Transcribe every entry exactly, leaving out any pictures.

▸ **Recorded information**:
= = =
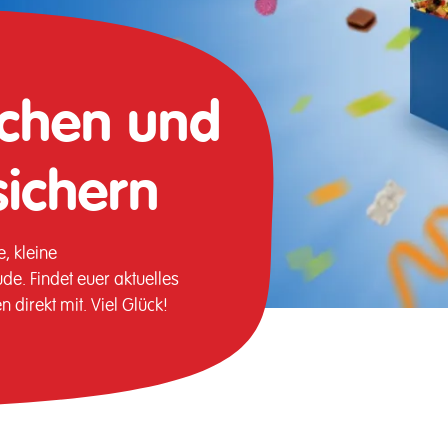
achen und
 sichern
, kleine
e. Findet euer aktuelles
 direkt mit. Viel Glück!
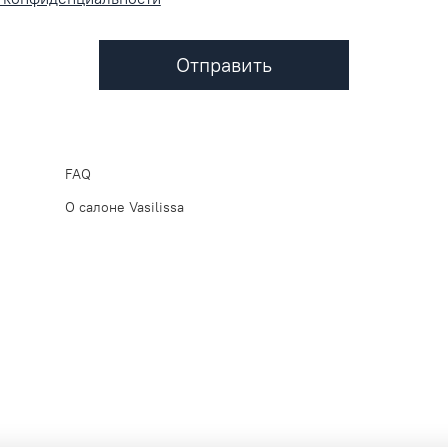
Отправить
FAQ
О салоне Vasilissa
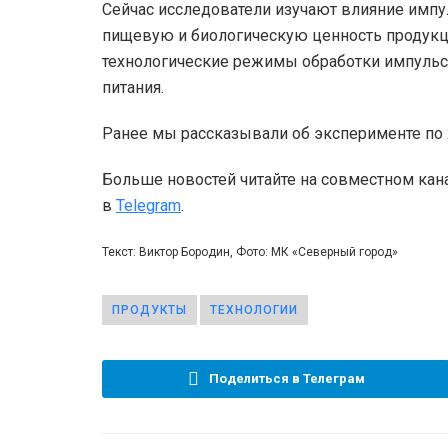
Сейчас исследователи изучают влияние импу
пищевую и биологическую ценность продукц
технологические режимы обработки импульс
питания.
Ранее мы рассказывали об эксперименте по
Больше новостей читайте на совместном кан
в
Telegram
.
Текст: Виктор Бородин, Фото: МК «Северный город»
ПРОДУКТЫ
ТЕХНОЛОГИИ
Поделиться в Телеграм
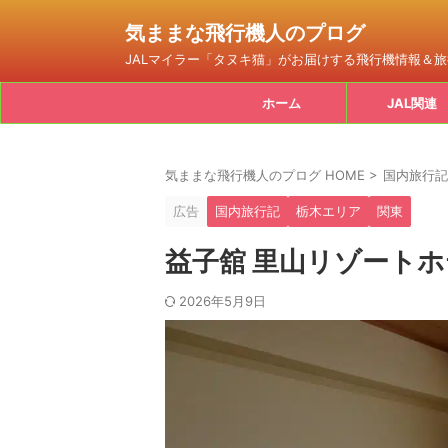
気ままな飛行機人のプログ
JALマイラー「タヌキ猫」がお届けする飛行機情報＆
ホーム
JAL関連
気ままな飛行機人のプログ HOME
>
国内旅行記
広告
国内旅行記
栃木エリア
関東
益子舘 里山リゾートホ
2026年5月9日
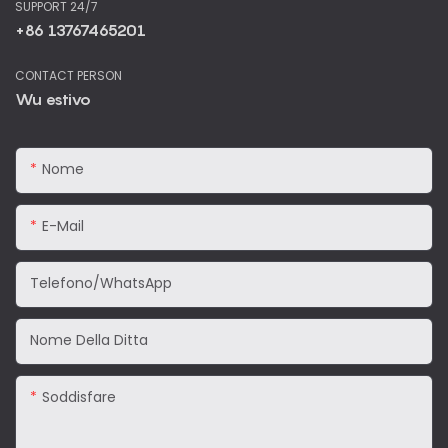
SUPPORT 24/7
+86 13767465201
CONTACT PERSON
Wu estivo
Nome
E-Mail
Telefono/WhatsApp
Nome Della Ditta
Soddisfare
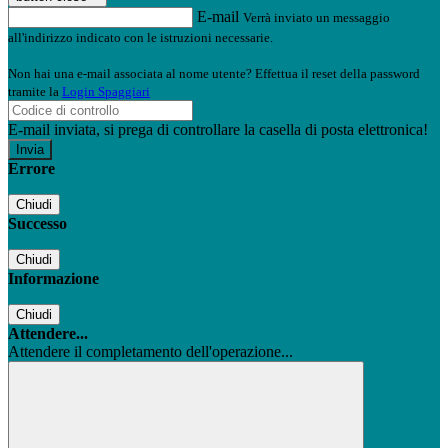
E-mail
Verrà inviato un messaggio
all'indirizzo indicato con le istruzioni necessarie.
Non hai una e-mail associata al nome utente? Effettua il reset della password
tramite la
Login Spaggiari
E-mail inviata, si prega di controllare la casella di posta elettronica!
Errore
Chiudi
Successo
Chiudi
Informazione
Chiudi
Attendere...
Attendere il completamento dell'operazione...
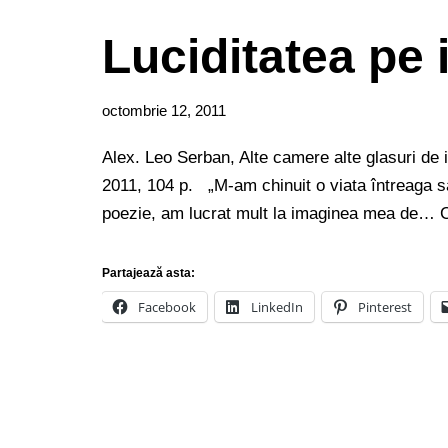
Luciditatea pe 
octombrie 12, 2011
Alex. Leo Serban, Alte camere alte glasuri de 
2011, 104 p. „M-am chinuit o viata întreaga sa
poezie, am lucrat mult la imaginea mea de…
C
Partajează asta:
Facebook
LinkedIn
Pinterest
= = =
▸ **Your response**:
achen und
 sichern
, kleine
e. Findet euer aktuelles
 direkt mit. Viel Glück!
Отправить
FAQ
О салоне Vasilissa
Сейчас исследователи изучают влияние импу
пищевую и биологическую ценность продукц
технологические режимы обработки импульс
питания.
Ранее мы рассказывали об эксперименте по
Больше новостей читайте на совместном кан
в
Telegram
.
Текст: Виктор Бородин, Фото: МК «Северный город»
ПРОДУКТЫ
ТЕХНОЛОГИИ
Поделиться в Телеграм
気ままな飛行機人のプログ
JALマイラー「タヌキ猫」がお届けする飛行機情報＆
ホーム
JAL関連
気ままな飛行機人のプログ HOME
>
国内旅行記
広告
国内旅行記
栃木エリア
関東
益子舘 里山リゾートホ
2026年5月9日
SUPPORT 24/7
+86 13767465201
CONTACT PERSON
Wu estivo
Nome
E-Mail
Telefono/WhatsApp
Nome Della Ditta
Soddisfare
E-mail
Verrà inviato un messaggio
all'indirizzo indicato con le istruzioni necessarie.
Non hai una e-mail associata al nome utente? Effettua il reset della password
tramite la
Login Spaggiari
E-mail inviata, si prega di controllare la casella di posta elettronica!
Errore
Chiudi
Successo
Chiudi
Informazione
Chiudi
Attendere...
Attendere il completamento dell'operazione...
Luciditatea pe 
octombrie 12, 2011
Alex. Leo Serban, Alte camere alte glasuri de 
2011, 104 p. „M-am chinuit o viata întreaga sa
poezie, am lucrat mult la imaginea mea de…
C
Partajează asta:
Facebook
LinkedIn
Pinterest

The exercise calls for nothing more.